To calculate the double integral ∬D y dA over the region D, we first need to determine the transformation from the region R to the region D using the transformation φ(u, v) = (u², u + v).
The region R is defined as [2, 6] × [0, 2].
Let's find the bounds of the transformed region D under the transformation φ(u, v).
When u varies from 2 to 6 and v varies from 0 to 2, we have:
For u = 2: φ(2, v) = (4, 2 + v)
For u = 6: φ(6, v) = (36, 6 + v)
So, the transformed region D is a region in the uv-plane bounded by u² ranging from 4 to 36 and u + v ranging from 2 to 8.
The integral becomes:
∬D y dA = ∫∫(over D) y dA = ∫(from 4 to 36)∫(from 2 to 8) y dy du
However, since the function y is not explicitly given in terms of u and v, we'll use the inverse transformation to express y in terms of u and v.

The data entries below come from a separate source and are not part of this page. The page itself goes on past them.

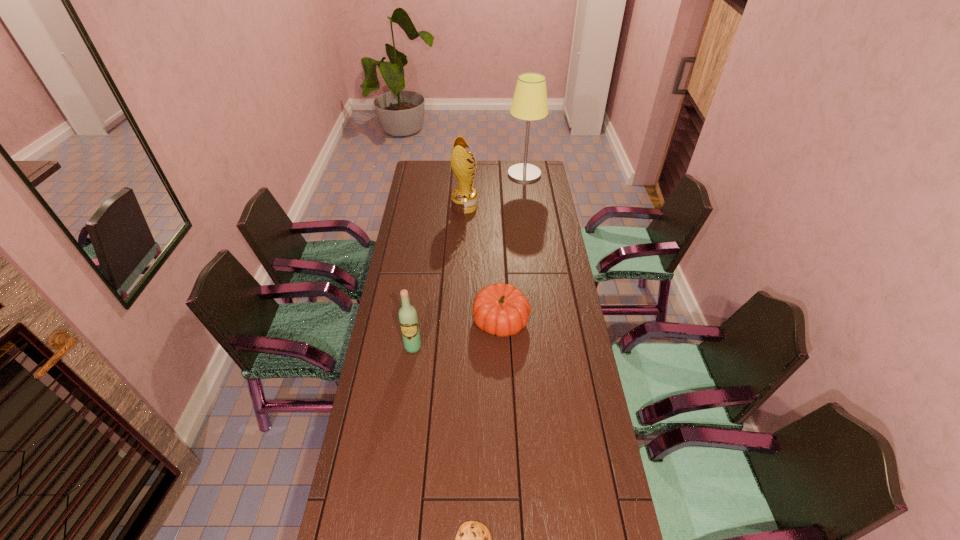 Locate an element on the screen. This screenshot has height=540, width=960. the tallest object is located at coordinates (529, 103).

Locate an element on the screen. the farthest object is located at coordinates (529, 103).

In order to click on the second tallest object in this screenshot , I will do `click(464, 199)`.

Where is `the fourth nearest object`? This screenshot has width=960, height=540. the fourth nearest object is located at coordinates (464, 199).

Locate an element on the screen. The height and width of the screenshot is (540, 960). wine bottle is located at coordinates [408, 319].

Identify the location of the leftmost object. This screenshot has width=960, height=540. (408, 319).

The image size is (960, 540). In order to click on pumpkin in this screenshot , I will do `click(500, 309)`.

Where is `vacant space located 0.370m on the front of the tallest object`? vacant space located 0.370m on the front of the tallest object is located at coordinates (532, 226).

This screenshot has height=540, width=960. In order to click on free space located on the front-facing side of the award in this screenshot , I will do `click(516, 206)`.

You are a GUI agent. You are given a task and a screenshot of the screen. Output one action in this format:
    pyautogui.click(x=<x>, y=<y>)
    Task: Click on the vacant space located 0.230m on the front-facing side of the third shortest object
    Image resolution: width=960 pixels, height=540 pixels.
    Given the screenshot: What is the action you would take?
    pyautogui.click(x=404, y=413) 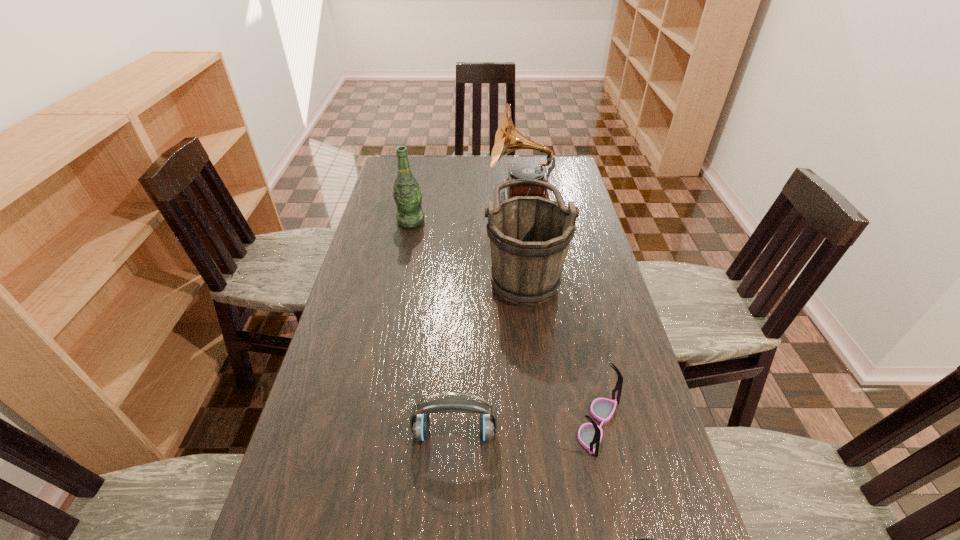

The inverse of φ(u, v) = (u², u + v) is given by:
u = u
y = v - u²
Therefore, y = v - u².
Now, we substitute y = v - u² into the integral:
∬D y dA = ∫(from 4 to 36)∫(from 2 to 8) (v - u²) dy du
Now, integrate y with respect to v from 2 to 8:
∬D y dA = ∫(from 4 to 36) [(v * (8 - 2)) - (u² * (8 - 2))] du
∬D y dA = ∫(from 4 to 36) (6v - 6u²) du
Integrating with respect to u from 4 to 36:
∬D y dA = ∫(from 4 to 36) (6(6 + v) - 6u²) du
∬D y dA = ∫(from 4 to 36) (36 + 6v - 6u²) du
Now integrate with respect to u:
∬D y dA = [36u + 6vu - 2u³] evaluated from 4 to 36
∬D y dA = [(36 * 36 + 6 * 36 * v - 2 * 36³) - (36 * 4 + 6 * 4 * v - 2 * 4³)]
∬D y dA = [1296 + 216v - 82944 - 144 - 24v + 128]
∬D y dA = [-81620 + 192v]
So, the value of the double integral ∬D y dA is -81620 + 192v.